All entries below must be written out verbatim, and the images must be dropped.

□ □ □ □ □

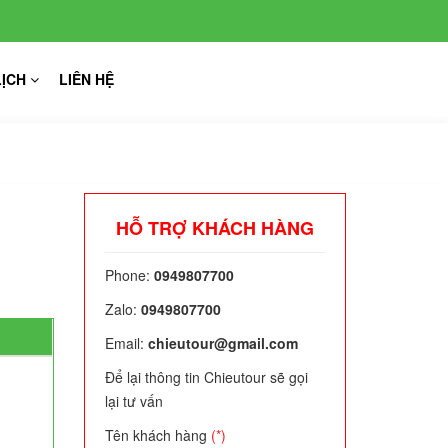
LỊCH
LIÊN HỆ
HỖ TRỢ KHÁCH HÀNG
Phone:
0949807700
Zalo:
0949807700
Email:
chieutour@gmail.com
Để lại thông tin Chieutour sẽ gọi
lại tư vấn
Tên khách hàng
(*)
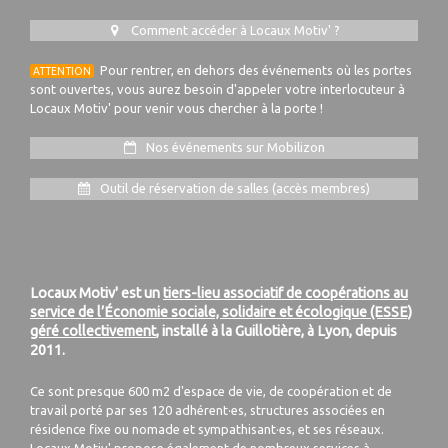
Comment accéder à Locaux Motiv' ?
Pour rentrer, en dehors des événements où les portes
ATTENTION
sont ouvertes, vous aurez besoin d'appeler votre interlocuteur à
Locaux Motiv' pour venir vous chercher à la porte !
Nos événements sur Mobilizon
Outil de réservation de salles (accès membres)
Locaux Motiv' est un
tiers-lieu associatif de coopérations au
service de l’Économie sociale, solidaire et écologique (ESSE)
géré collectivement
, installé à la Guillotière, à Lyon, depuis
2011.
Ce sont presque 600 m2 d'espace de vie, de coopération et de
travail porté par ses 120 adhérent·es, structures associées en
résidence fixe ou nomade et sympathisant·es, et ses réseaux.
Locaux Motiv' propose également de nombreux services à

□ □ □ □ □

Answer space
LỊCH
LIÊN HỆ
HỖ TRỢ KHÁCH HÀNG
Phone:
0949807700
Zalo:
0949807700
Email:
chieutour@gmail.com
Để lại thông tin Chieutour sẽ gọi
lại tư vấn
Tên khách hàng
(*)
Comment accéder à Locaux Motiv' ?
Pour rentrer, en dehors des événements où les portes
ATTENTION
sont ouvertes, vous aurez besoin d'appeler votre interlocuteur à
Locaux Motiv' pour venir vous chercher à la porte !
Nos événements sur Mobilizon
Outil de réservation de salles (accès membres)
Locaux Motiv' est un
tiers-lieu associatif de coopérations au
service de l’Économie sociale, solidaire et écologique (ESSE)
géré collectivement
, installé à la Guillotière, à Lyon, depuis
2011.
Ce sont presque 600 m2 d'espace de vie, de coopération et de
travail porté par ses 120 adhérent·es, structures associées en
résidence fixe ou nomade et sympathisant·es, et ses réseaux.
Locaux Motiv' propose également de nombreux services à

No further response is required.